Where MacMillan plays the home-loving Scot and is unfashionably certain about the Catholicism behind his music, Glennie is an easy-going lapsed Presbyterian who has lived in London for 10 years. There's a fine abandon about her as she stands, stretches and hits the air before my nose to show her moves on the big bass bells. She's tiny and fierce and quick and I feel like a bull elephant with my questions. 'Yes,' she says, 'I'll wear trousers. I need my legs apart and not to worry about getting caught up in stands or zips splitting. I need to move.'

A need to move could be her motto and is evident in her attitude to possessions. Outside her west London terraced house is a new van to carry pounds 30,000 worth of instruments: while the van has her name painted on it in big purple letters, the house hasn't had a lick of paint in years. She has recently sold up and bought a house-cum-studio in Cambridge. The idea is that she'll move on to experimenting with electronics.

'You can't ignore these things. I'm a world percussionist and try to pick up as many instruments as I can, digest the music and use it in my own way. I can't be the player I want if I ignore African or Japanese or Aboriginal or Chinese music.' On a recent South Bank Show she was filmed taking part in the Rio carnival, pale-faced beneath a plumed head-dress.
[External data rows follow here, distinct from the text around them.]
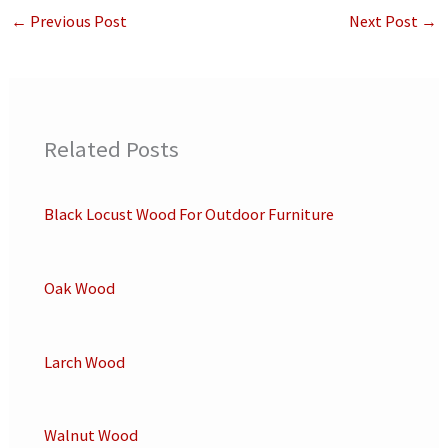
←
Previous Post
Next Post
→
Related Posts
Black Locust Wood For Outdoor Furniture
Oak Wood
Larch Wood
Walnut Wood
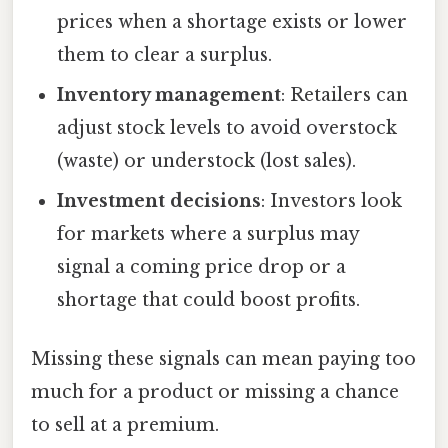
prices when a shortage exists or lower
them to clear a surplus.
Inventory management
: Retailers can
adjust stock levels to avoid overstock
(waste) or understock (lost sales).
Investment decisions
: Investors look
for markets where a surplus may
signal a coming price drop or a
shortage that could boost profits.
Missing these signals can mean paying too
much for a product or missing a chance
to sell at a premium.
She's studied in Japan and Africa and the day before we met she'd returned from a performance at the Hollywood Bowl in Los Angeles. Today she's joining the Scottish Chamber Orchestra for the first full rehearsal of Veni, Veni, Emmanuel. 'I know, I know. It's close.' Most of the preparation is done alone with weeks at home studying the score and three days in a hired rehearsal room.
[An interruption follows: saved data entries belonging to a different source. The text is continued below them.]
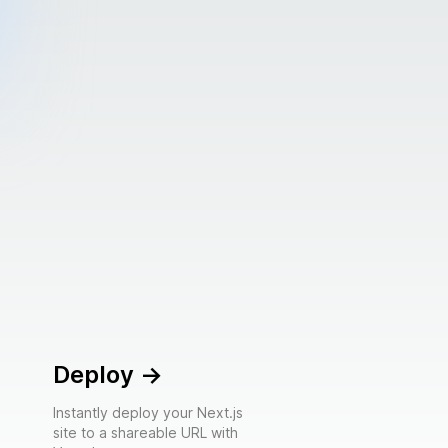
Deploy
->
Instantly deploy your Next.js
site to a shareable URL with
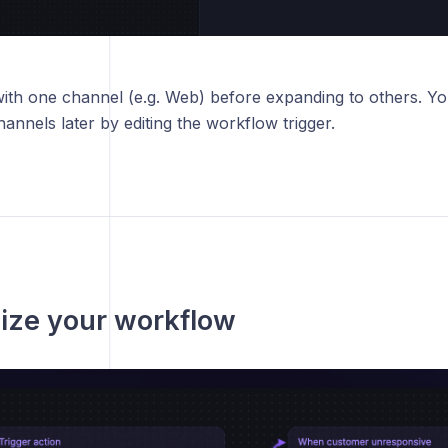
ith one channel (e.g. Web) before expanding to others. Yo
hannels later by editing the workflow trigger.
ize your workflow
Toward the end of the interview I asked how it was she'd broken so many barriers. It earned a quizzical look. 'I mean being a solo woman percussionist, and a deaf musician.' We'd already covered the first points, so her eyes hardened for a moment. Then she laughed. 'What can I say? I don't know . . . There are plenty of female percussionists but none with a timpanist's chair. They may not be good enough. I don't know.'

What she knows with certainty is that, for her, 'everything is based around performance' and she's equally adamant it was absurd that she 'never got one single solo lesson' at the Royal Academy. It's always satisfying to prove your school wrong and now the core of her ambition is to expand the solo repertoire so her teachers will be wrong for all time. 'There are so many ideas I'd love to try and I can't let that go while I'm at an age where I feel I can do things.' She's 27. 'Time catches up and you soon find . . . your hands aren't functioning or you've lost a leg.' I said she'd probably hop and there was more laughter to mask, I suppose, her keen sense of life's urgency and the possibilities of physical loss.
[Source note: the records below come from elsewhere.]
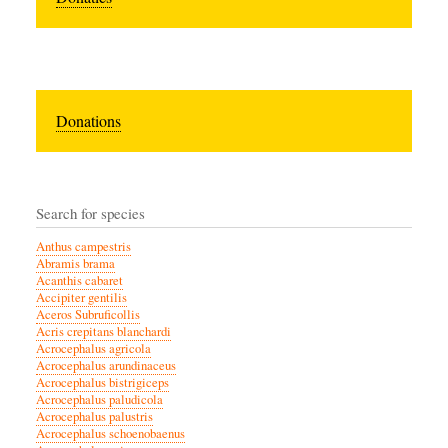
Donations
Search for species
Anthus campestris
Abramis brama
Acanthis cabaret
Accipiter gentilis
Aceros Subruficollis
Acris crepitans blanchardi
Acrocephalus agricola
Acrocephalus arundinaceus
Acrocephalus bistrigiceps
Acrocephalus paludicola
Acrocephalus palustris
Acrocephalus schoenobaenus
She returned to the subject of her stubborness, insisting that she does listen to advice. 'I do, but eventually only you know your abilities. Other people don't really know who you are deep inside.' Earlier she'd talked of the paradox of the music business. On the one hand she's doing what she loves, 'which is playing music to audiences'. Yet the business inevitably pitches her in with agents, managements and record companies 'for whom you've got to put on some kind of face (and) cannot be yourself. You're a commodity they buy and sell.' What they're buying - what we're buying - is that rare commodity of visceral skill which blossoms under a spotlight and I reminded her she'd talked earlier of letting audiences see her as a person. 'Yes,' she replied. 'Sometimes I feel I can project something very strong.'

So far critics, too, have stood back in amazement, only balking at her eclecticism. 'This will bring it showering down on me,' she says, 'but I haven't yet received a review where they've criticised the playing. I can't believe it's because I'm so magnificent. I think it's their lack of knowledge about percussion.'

Evelyn Glennie plays MacMillan's 'Veni, Veni, Emmanuel' at the Proms on Monday (see listings, below, for ticket offer) and at the Edinburgh Festival on 5 September.